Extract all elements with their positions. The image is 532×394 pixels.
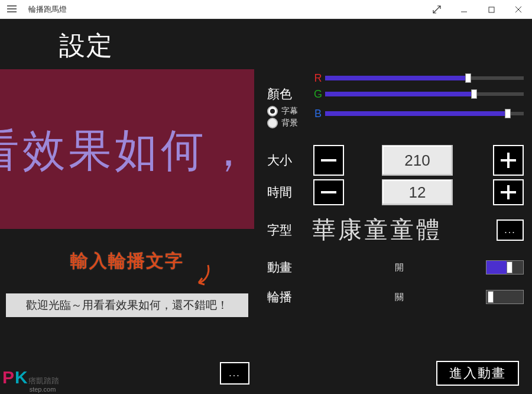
time-minus-button[interactable] bbox=[313, 179, 344, 205]
g-label: G bbox=[313, 88, 323, 101]
instruction-label: 輸入輪播文字 bbox=[70, 249, 184, 273]
r-slider[interactable] bbox=[325, 72, 524, 85]
marquee-preview: 看效果如何， bbox=[0, 69, 254, 229]
time-value: 12 bbox=[382, 179, 453, 205]
size-plus-button[interactable] bbox=[493, 145, 524, 176]
g-slider[interactable] bbox=[325, 88, 524, 101]
radio-background-label: 背景 bbox=[281, 118, 298, 128]
r-label: R bbox=[313, 72, 323, 85]
size-minus-button[interactable] bbox=[313, 145, 344, 176]
caption-input[interactable] bbox=[6, 293, 248, 317]
watermark-cjk: 痞凱踏踏 bbox=[28, 376, 59, 386]
svg-rect-0 bbox=[489, 7, 494, 12]
watermark-sub: step.com bbox=[30, 386, 59, 393]
watermark: P K 痞凱踏踏 step.com bbox=[2, 367, 59, 393]
expand-icon[interactable] bbox=[423, 0, 450, 19]
font-name-display: 華康童童體 bbox=[312, 214, 497, 246]
watermark-k: K bbox=[15, 367, 28, 387]
marquee-preview-text: 看效果如何， bbox=[0, 121, 253, 181]
size-label: 大小 bbox=[267, 152, 312, 169]
minimize-button[interactable] bbox=[450, 0, 478, 19]
maximize-button[interactable] bbox=[478, 0, 505, 19]
b-label: B bbox=[313, 108, 323, 120]
page-title: 設定 bbox=[59, 28, 524, 63]
radio-background[interactable]: 背景 bbox=[267, 118, 313, 128]
window-title: 輪播跑馬燈 bbox=[28, 4, 67, 15]
loop-label: 輪播 bbox=[267, 289, 312, 305]
b-slider[interactable] bbox=[325, 107, 524, 120]
font-picker-button[interactable]: ... bbox=[497, 219, 524, 241]
color-label: 顏色 bbox=[267, 87, 292, 101]
hamburger-menu-button[interactable] bbox=[0, 4, 24, 15]
titlebar: 輪播跑馬燈 bbox=[0, 0, 532, 19]
watermark-p: P bbox=[2, 367, 14, 387]
anim-label: 動畫 bbox=[267, 259, 312, 276]
loop-state-text: 關 bbox=[312, 292, 486, 303]
size-value: 210 bbox=[382, 145, 453, 176]
radio-subtitle-label: 字幕 bbox=[281, 106, 298, 117]
anim-toggle[interactable] bbox=[486, 260, 524, 274]
font-label: 字型 bbox=[267, 222, 312, 238]
time-plus-button[interactable] bbox=[493, 179, 524, 205]
enter-animation-button[interactable]: 進入動畫 bbox=[436, 361, 519, 386]
close-button[interactable] bbox=[505, 0, 532, 19]
time-label: 時間 bbox=[267, 184, 312, 201]
radio-subtitle[interactable]: 字幕 bbox=[267, 106, 313, 117]
loop-toggle[interactable] bbox=[486, 290, 524, 304]
more-options-button[interactable]: ... bbox=[220, 362, 249, 385]
arrow-icon bbox=[193, 264, 213, 290]
anim-state-text: 開 bbox=[312, 262, 486, 273]
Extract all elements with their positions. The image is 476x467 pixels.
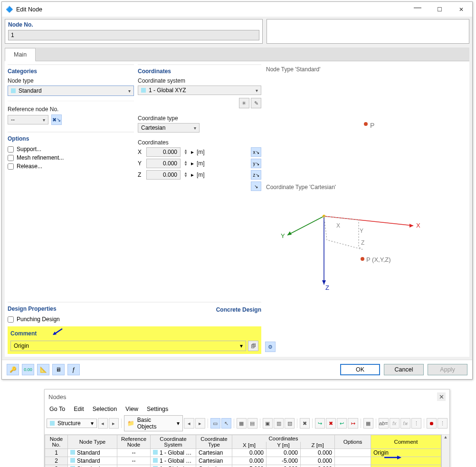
svg-text:Y: Y [360, 228, 363, 234]
pick-tool-button[interactable]: ↖ [221, 418, 231, 429]
preview-coordtype-canvas: X Y Z P (X,Y,Z) X [266, 192, 466, 297]
del2-red-button[interactable]: ↦ [348, 418, 358, 429]
help-button[interactable]: 🔑 [7, 364, 19, 375]
stepper-icon[interactable]: ▲▼ [183, 149, 188, 155]
table-row[interactable]: 1Standard--1 - Global XYZCartesian0.0000… [45, 449, 441, 457]
stepper-icon[interactable]: ▲▼ [183, 161, 188, 166]
tool-b[interactable]: ▤ [248, 418, 257, 429]
units-button[interactable]: 0.00 [22, 364, 34, 375]
preview-nodetype-canvas: P [266, 75, 466, 176]
col-comment[interactable]: Comment [371, 435, 441, 449]
comment-edit-button[interactable]: 🗐 [248, 341, 258, 351]
node-no-input[interactable]: 1 [8, 30, 259, 40]
titlebar: 🔷 Edit Node — ☐ ✕ [2, 2, 472, 17]
export-button[interactable]: ↪ [315, 418, 325, 429]
svg-text:Y: Y [281, 232, 285, 239]
menu-settings[interactable]: Settings [147, 406, 168, 412]
col-options[interactable]: Options [335, 435, 371, 449]
new-cs-button[interactable]: ✳ [239, 98, 249, 108]
tool-a[interactable]: ▦ [237, 418, 247, 429]
ref-node-select[interactable]: --▾ [8, 115, 48, 124]
tool-e[interactable]: ▧ [285, 418, 295, 429]
chevron-down-icon: ▾ [194, 125, 196, 131]
import-button[interactable]: ↩ [337, 418, 347, 429]
mesh-refinement-checkbox[interactable]: Mesh refinement... [8, 153, 134, 162]
tool-end2[interactable]: ⋮ [438, 418, 447, 429]
table-close-button[interactable]: ✕ [437, 392, 446, 401]
del-red-button[interactable]: ✖ [326, 418, 336, 429]
edit-cs-button[interactable]: ✎ [251, 98, 261, 108]
menu-selection[interactable]: Selection [93, 406, 117, 412]
tool-end1[interactable]: ⋮ [411, 418, 421, 429]
table-menubar: Go To Edit Selection View Settings [45, 404, 449, 414]
ref-node-label: Reference node No. [8, 106, 134, 113]
col-node-type[interactable]: Node Type [68, 435, 117, 449]
coord-x-input[interactable]: 0.000 [146, 147, 181, 157]
support-checkbox[interactable]: Support... [8, 145, 134, 153]
nav-prev-button[interactable]: ◂ [98, 418, 108, 429]
node-type-select[interactable]: Standard ▾ [8, 86, 134, 96]
vertical-scrollbar[interactable]: ▲▼ [441, 435, 449, 467]
nodes-table-window: Nodes ✕ Go To Edit Selection View Settin… [44, 389, 450, 467]
col-y[interactable]: Y [m] [267, 442, 301, 449]
nav-next-button[interactable]: ▸ [109, 418, 119, 429]
pick-x-button[interactable]: x↘ [251, 147, 261, 157]
col-coord-sys[interactable]: CoordinateSystem [151, 435, 196, 449]
fx-del-button[interactable]: fx̶ [400, 418, 410, 429]
coord-system-select[interactable]: 1 - Global XYZ ▾ [138, 86, 261, 95]
record-button[interactable]: ⏺ [427, 418, 437, 429]
col-node-no[interactable]: NodeNo. [45, 435, 68, 449]
tool-grid[interactable]: ▦ [363, 418, 373, 429]
script-button[interactable]: ƒ [67, 364, 80, 375]
col-ref-node[interactable]: ReferenceNode [117, 435, 151, 449]
chevron-right-icon[interactable]: ▸ [191, 149, 194, 155]
chevron-down-icon: ▾ [91, 420, 94, 427]
point-label: P [370, 122, 374, 129]
rename-button[interactable]: ab= [379, 418, 389, 429]
pick-y-button[interactable]: y↘ [251, 159, 261, 168]
pick-z-button[interactable]: z↘ [251, 170, 261, 180]
menu-goto[interactable]: Go To [49, 406, 65, 412]
nav-prev2-button[interactable]: ◂ [184, 418, 194, 429]
cancel-button[interactable]: Cancel [384, 364, 424, 375]
app-icon: 🔷 [6, 6, 13, 13]
ok-button[interactable]: OK [340, 364, 380, 375]
nodes-grid[interactable]: NodeNo. Node Type ReferenceNode Coordina… [45, 435, 441, 467]
settings-preview-button[interactable]: ⚙ [265, 342, 276, 352]
minimize-button[interactable]: — [407, 2, 428, 17]
svg-text:Z: Z [361, 239, 364, 246]
col-z[interactable]: Z [m] [301, 442, 335, 449]
select-tool-button[interactable]: ▭ [210, 418, 220, 429]
table-row[interactable]: 3Standard--1 - Global XYZCartesian5.0000… [45, 465, 441, 467]
release-checkbox[interactable]: Release... [8, 162, 134, 171]
menu-view[interactable]: View [125, 406, 138, 412]
col-coord-type[interactable]: CoordinateType [196, 435, 232, 449]
basic-objects-select[interactable]: 📁Basic Objects▾ [124, 415, 183, 431]
coord-type-select[interactable]: Cartesian▾ [138, 123, 200, 133]
chevron-right-icon[interactable]: ▸ [191, 160, 194, 167]
pick-xyz-button[interactable]: ↘ [251, 181, 261, 191]
punching-design-checkbox[interactable]: Punching Design [8, 315, 261, 324]
chevron-right-icon[interactable]: ▸ [191, 172, 194, 178]
tool-d[interactable]: ▥ [274, 418, 284, 429]
pick-ref-node-button[interactable]: ✖↘ [51, 114, 62, 125]
stepper-icon[interactable]: ▲▼ [183, 172, 188, 178]
col-coords-group[interactable]: Coordinates [232, 435, 335, 442]
structure-filter-select[interactable]: Structure▾ [47, 419, 97, 428]
menu-edit[interactable]: Edit [74, 406, 84, 412]
view-button[interactable]: 🖥 [52, 364, 65, 375]
nav-next2-button[interactable]: ▸ [195, 418, 205, 429]
apply-button[interactable]: Apply [428, 364, 467, 375]
coord-y-input[interactable]: 0.000 [146, 159, 181, 168]
fx-button[interactable]: fx [390, 418, 400, 429]
maximize-button[interactable]: ☐ [428, 2, 450, 17]
delete-button[interactable]: ✖ [300, 418, 310, 429]
coord-z-input[interactable]: 0.000 [146, 170, 181, 180]
tab-main[interactable]: Main [5, 48, 36, 61]
comment-combo[interactable]: Origin▾ [10, 341, 246, 351]
table-row[interactable]: 2Standard--1 - Global XYZCartesian0.000-… [45, 457, 441, 465]
tool-c[interactable]: ▣ [263, 418, 273, 429]
close-button[interactable]: ✕ [450, 2, 472, 17]
col-x[interactable]: X [m] [232, 442, 267, 449]
calc-button[interactable]: 📐 [37, 364, 49, 375]
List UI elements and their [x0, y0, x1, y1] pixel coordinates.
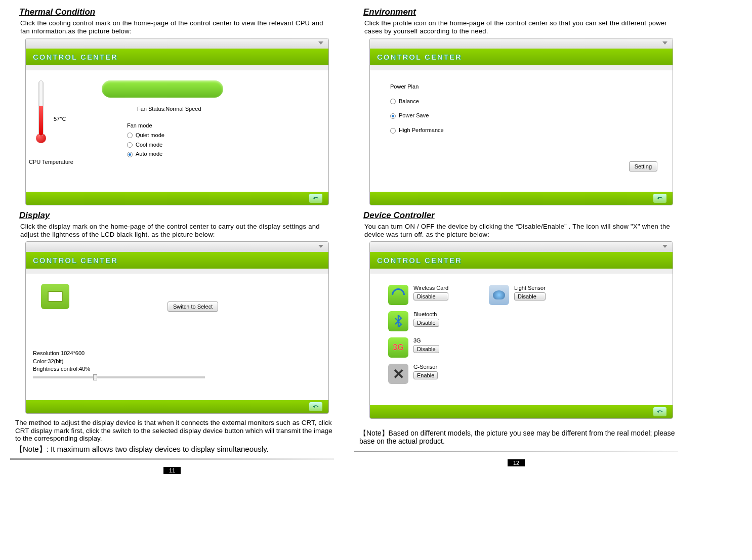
page-12: Environment Click the profile icon on th… — [354, 5, 678, 474]
window-titlebar — [26, 38, 328, 49]
bluetooth-icon — [388, 311, 408, 331]
radio-high-perf[interactable] — [390, 128, 396, 134]
radio-quiet[interactable] — [127, 133, 133, 138]
environment-title: Environment — [363, 7, 678, 17]
bluetooth-toggle-button[interactable]: Disable — [413, 319, 439, 327]
fan-mode-label: Fan mode — [127, 121, 164, 131]
dropdown-icon[interactable] — [318, 245, 323, 248]
brightness-slider[interactable] — [33, 376, 205, 378]
dropdown-icon[interactable] — [318, 41, 323, 45]
back-button[interactable] — [309, 402, 322, 411]
display-window: CONTROL CENTER Switch to Select Resoluti… — [25, 241, 329, 414]
bluetooth-label: Bluetooth — [413, 311, 439, 317]
brightness-label: Brightness control:40% — [33, 365, 205, 373]
wireless-label: Wireless Card — [413, 285, 448, 291]
back-button[interactable] — [653, 407, 666, 416]
gsensor-icon — [388, 364, 408, 384]
radio-power-save[interactable] — [390, 113, 396, 119]
laptop-icon[interactable] — [41, 284, 69, 309]
fan-mode-group: Fan mode Quiet mode Cool mode Auto mode — [127, 121, 164, 159]
color-label: Color:32(bit) — [33, 358, 205, 365]
control-center-banner: CONTROL CENTER — [26, 49, 328, 65]
page-11: Thermal Condition Click the cooling cont… — [10, 5, 334, 474]
light-sensor-icon — [489, 285, 509, 305]
thermal-desc: Click the cooling control mark on the ho… — [20, 19, 334, 35]
display-title: Display — [19, 210, 334, 221]
back-button[interactable] — [653, 194, 666, 203]
power-plan-label: Power Plan — [390, 79, 444, 94]
radio-auto[interactable] — [127, 152, 133, 157]
display-method-text: The method to adjust the display device … — [15, 419, 334, 443]
dropdown-icon[interactable] — [662, 41, 667, 45]
environment-window: CONTROL CENTER Power Plan Balance Power … — [369, 38, 673, 205]
window-titlebar — [370, 242, 673, 252]
thermal-title: Thermal Condition — [19, 7, 334, 17]
device-controller-desc: You can turn ON / OFF the device by clic… — [364, 223, 678, 238]
gsensor-label: G-Sensor — [413, 364, 438, 370]
window-titlebar — [370, 38, 673, 49]
3g-toggle-button[interactable]: Disable — [413, 345, 439, 353]
device-note: 【Note】Based on different models, the pic… — [359, 429, 678, 445]
thermometer-icon — [36, 80, 46, 143]
radio-cool[interactable] — [127, 142, 133, 148]
cpu-temp-label: CPU Temperature — [29, 159, 73, 165]
page-number: 12 — [508, 459, 525, 466]
3g-label: 3G — [413, 337, 439, 343]
gsensor-toggle-button[interactable]: Enable — [413, 371, 438, 379]
fan-graphic — [102, 80, 223, 98]
control-center-banner: CONTROL CENTER — [370, 252, 673, 269]
device-controller-title: Device Controller — [363, 210, 678, 221]
environment-desc: Click the profile icon on the home-page … — [364, 19, 678, 35]
page-number: 11 — [163, 467, 181, 474]
switch-to-select-button[interactable]: Switch to Select — [168, 301, 218, 312]
3g-icon: 3G — [388, 337, 408, 358]
control-center-banner: CONTROL CENTER — [26, 252, 328, 269]
thermal-window: CONTROL CENTER 57℃ CPU Temperature Fan S… — [25, 38, 329, 205]
radio-balance[interactable] — [390, 99, 396, 104]
device-window: CONTROL CENTER Wireless Card Disable — [369, 241, 673, 419]
back-button[interactable] — [309, 194, 322, 203]
dropdown-icon[interactable] — [662, 245, 667, 248]
wireless-toggle-button[interactable]: Disable — [413, 292, 448, 300]
wireless-icon — [388, 285, 408, 305]
setting-button[interactable]: Setting — [629, 161, 657, 171]
light-sensor-label: Light Sensor — [514, 285, 546, 291]
fan-status-label: Fan Status:Normal Speed — [137, 106, 201, 112]
resolution-label: Resolution:1024*600 — [33, 350, 205, 357]
display-note: 【Note】: It maximum allows two display de… — [15, 445, 334, 453]
temp-value: 57℃ — [54, 116, 66, 122]
control-center-banner: CONTROL CENTER — [370, 49, 673, 65]
display-desc: Click the display mark on the home-page … — [20, 223, 334, 238]
light-sensor-toggle-button[interactable]: Disable — [514, 292, 546, 300]
power-plan-group: Power Plan Balance Power Save High Perfo… — [390, 79, 444, 137]
window-titlebar — [26, 242, 328, 252]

_ _ _ _ _ _ _

How many of the listing's lines contain "controller"? Respond with a single number and nothing else.

2